Comme pour prouver sa bonne foi, l’administration a programmé des stages de formation continue pour apprendre à utiliser les évaluations. Comme cela est arrivé souvent à l’Education Nationale, on a pris une décision, on a pris les formateurs disponibles et on leur a demandé de faire ce qu’ils savent faire. On a donc fait la même chose que dans les autres stages sans même s’interroger sur les raisons de l’absence de spécificité des contenus de stages : le professeur de maths a fait son cours de maths en insistant sur les exercices, le professeur de français a fait de la grammaire, quelques inspecteurs technicistes ont disséqué les évaluations avec délectation… Comme cela est arrivé souvent à l’Education Nationale, ces stages ont été abandonnés sans faire de bruit faute de preuve de leur utilité et faute d’intérêt de la part des usagers. L’incapacité d’organiser des formations spécifiques pour des questions transversales spécifiques et complexes confirme d’ailleurs la validité de notre raisonnement. Comment exploiter les évaluations dans la classe si les comportements magistraux ne sont pas connus, pas analysés et pas modifiés et accompagnés ?

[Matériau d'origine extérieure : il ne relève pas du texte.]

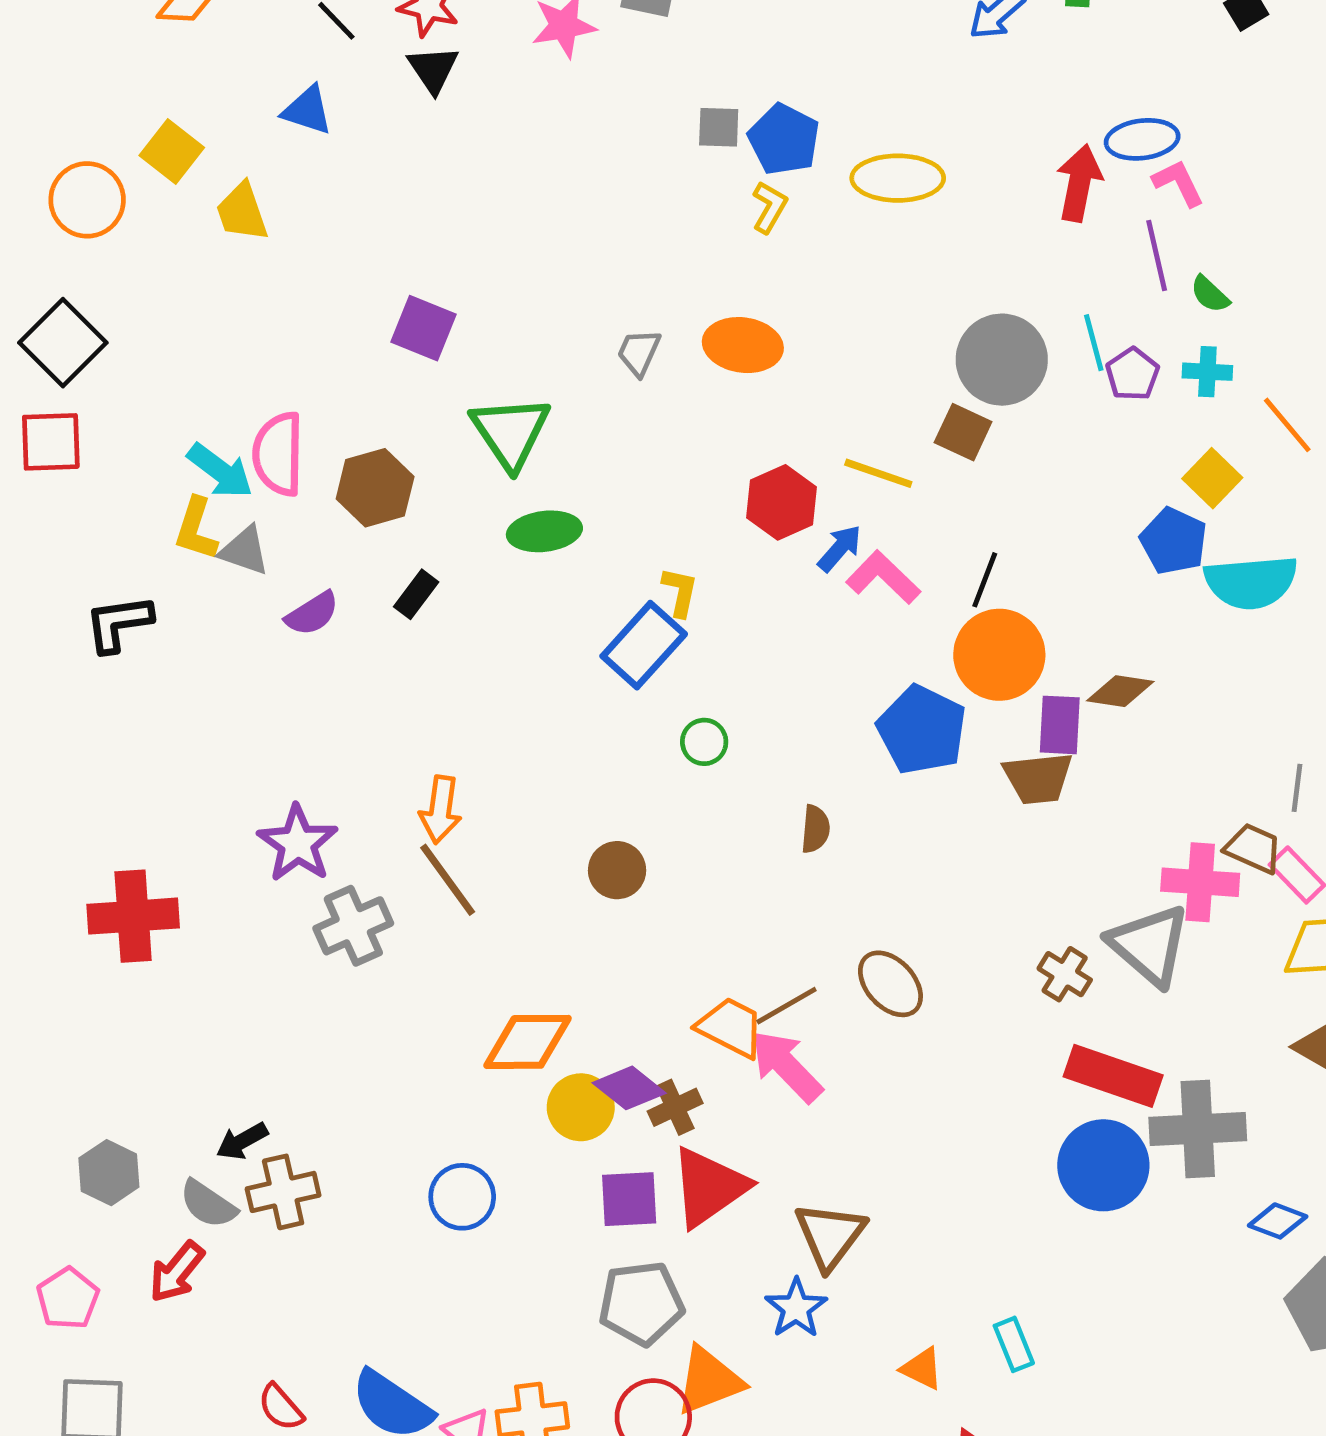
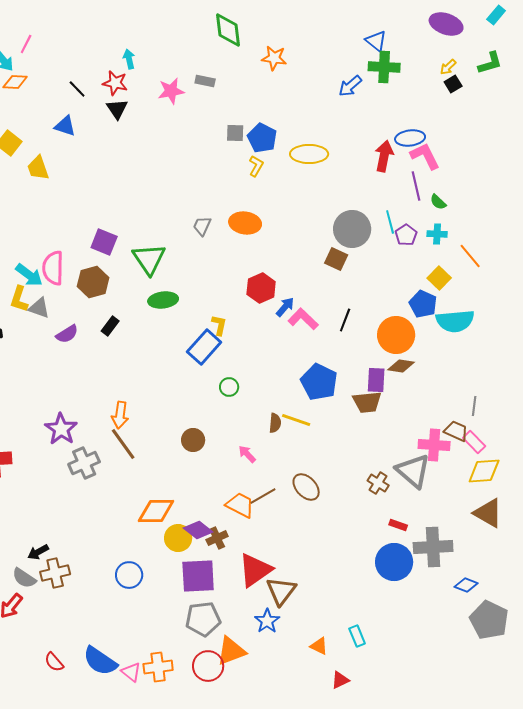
pink L-shape: (1178, 183) -> (425, 156), size x1.4
purple square: (423, 328) -> (104, 242), moved
yellow line: (878, 473) -> (296, 420), moved
orange circle: (999, 655) -> (396, 335), moved
pink arrow: (786, 1066) -> (247, 454), moved, size x0.6
red rectangle: (1113, 1076) -> (398, 525), size x0.5
red triangle: (709, 1187) -> (255, 570), moved
purple square: (629, 1199) -> (198, 576), size x1.4

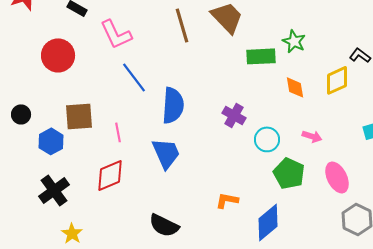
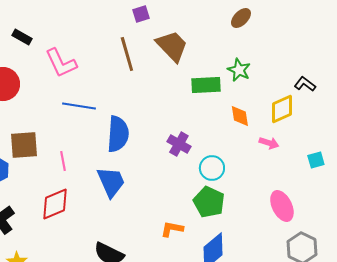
blue line: (134, 77) -> (79, 106), turned -44
pink arrow: (312, 136) -> (269, 143), moved
green pentagon: (289, 173) -> (209, 202), moved

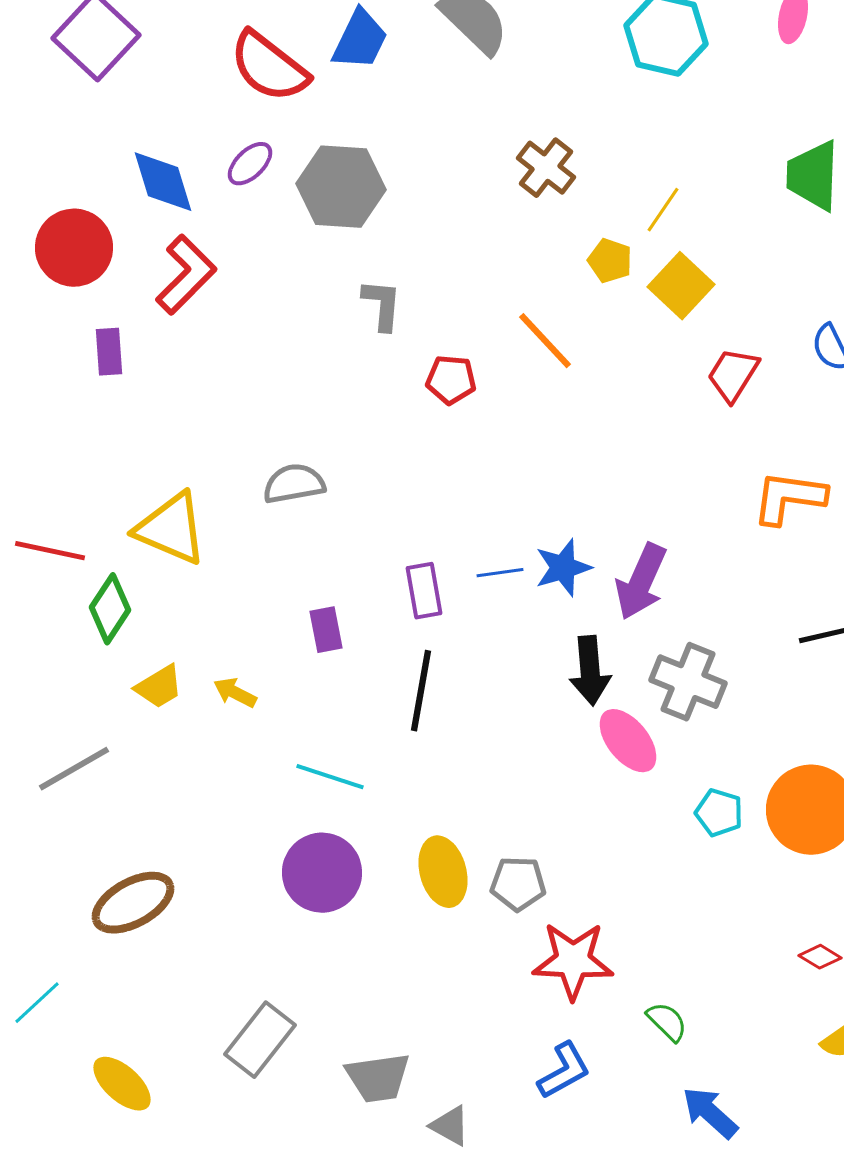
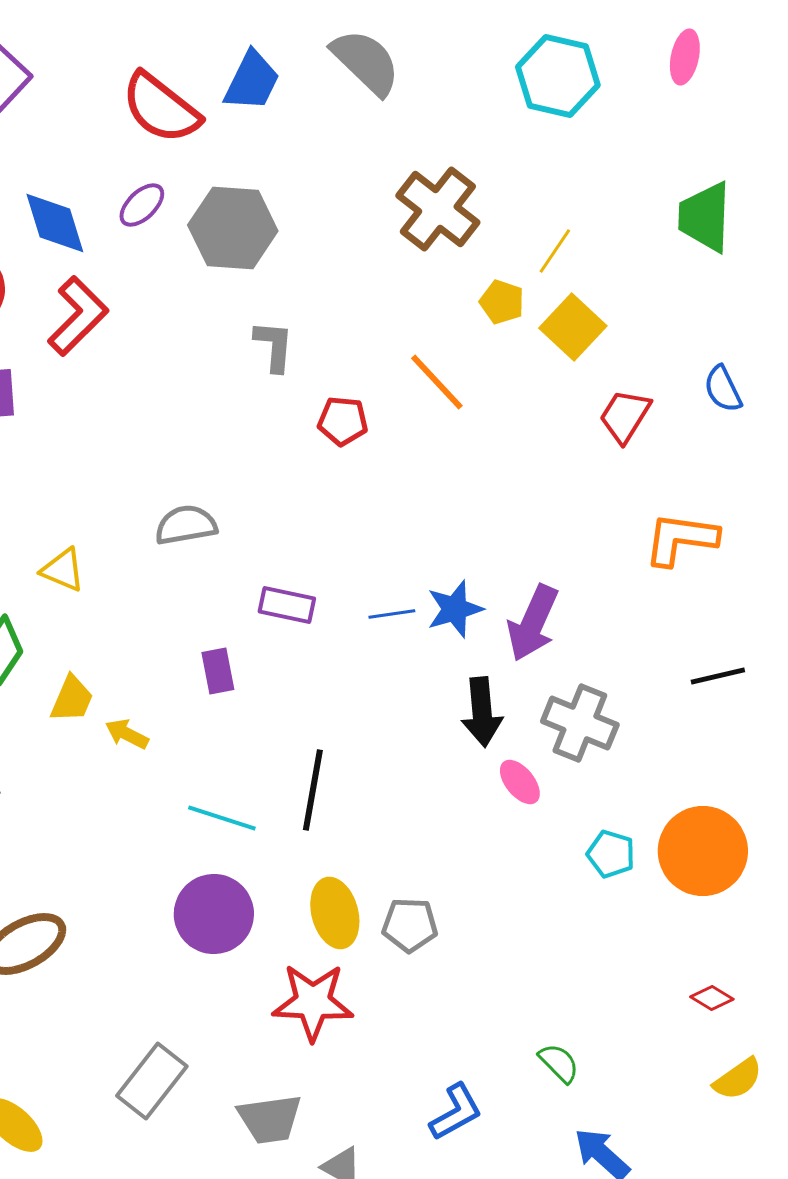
brown cross: (546, 168) -> (438, 209), size x1.4
yellow triangle: (171, 529) -> (63, 570), size x0.6
purple rectangle: (424, 591) -> (287, 605), moved, turned -68
yellow trapezoid: (159, 687) -> (72, 699), moved, turned -36
black line: (421, 691) -> (313, 790), moved
pink ellipse: (628, 741) -> (520, 782), size x0.7
red star: (573, 961) -> (313, 1002), moved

Toujours la faute de l’élève… jamais celle du professeur.

En fait, en attribuant toujours l’échec ou la difficulté à l’élève, jamais à l’enseignant, on a freiné les efforts de rénovation pédagogique entrepris depuis les années 70. Ce grand coup de frein, accentué au fil du temps par des ministres de droite et de gauche, a permis en réalité de fuir ou de contourner l’exigence, l’impérieuse nécessité de transformer les pratiques pédagogiques, et ce pour trois raisons :

1° L’évaluationnite a renforcé le poids des exercices au détriment de la multiplication des situations de construction du savoir. Ce qui est parfaitement logique par rapport à la primauté de la transmission. L’élève n’a pas compris, il faut lui réexpliquer, et il faut lui faire faire des exercices d’entraînement et de fixation. La remédiation est massivement composée d’exercices, et plus l’évaluation est fine, plus l’exercice est précis. Elle se situe toujours très en aval dans les processus d’apprentissage. Elle se situe au niveau de la recherche du résultat, de l’application (en référence au suave terme « exercices d’application ») et non de la construction du savoir. De toutes façons, si l’élève n’a pas compris malgré la débauche (enfin, disons plutôt la multiplication) d’explications magistrales, c’est décidément qu’il n’en est pas capable, n’est-ce pas?

2° L’évaluationnite a conforté les tenants de la transmission, rejetant la pédagogie dans le domaine de l’art ou de l’artisanat en la limitant au talent, à la capacité de séduction, à l’autorité naturelle. Pour le « professeur transmetteur de savoirs », c’est suffisant, même si c’est très inégalement réparti et si cela ne s’apprend guère, sauf peut-être dans des écoles de communication ou de spectacle. Pour « le professeur d’intelligence », pour celui qui a l’ambition de faire comprendre, d’apprendre à apprendre, de donner l’envie de poursuivre des recherches de savoirs nouveaux, de donner du sens aux savoirs scolaires notamment en permettant de construire des rapports entre savoirs scolaires et savoirs sociaux, c’est dérisoire. On passe de la notion d’artisan (ou d’OS) à une notion, qui hérisse les érudits pour qui tout a réussi et qui refusent de comprendre pourquoi ce qui a réussi pour eux ne réussirait pas pour les autres, d’ingénieur en éducation.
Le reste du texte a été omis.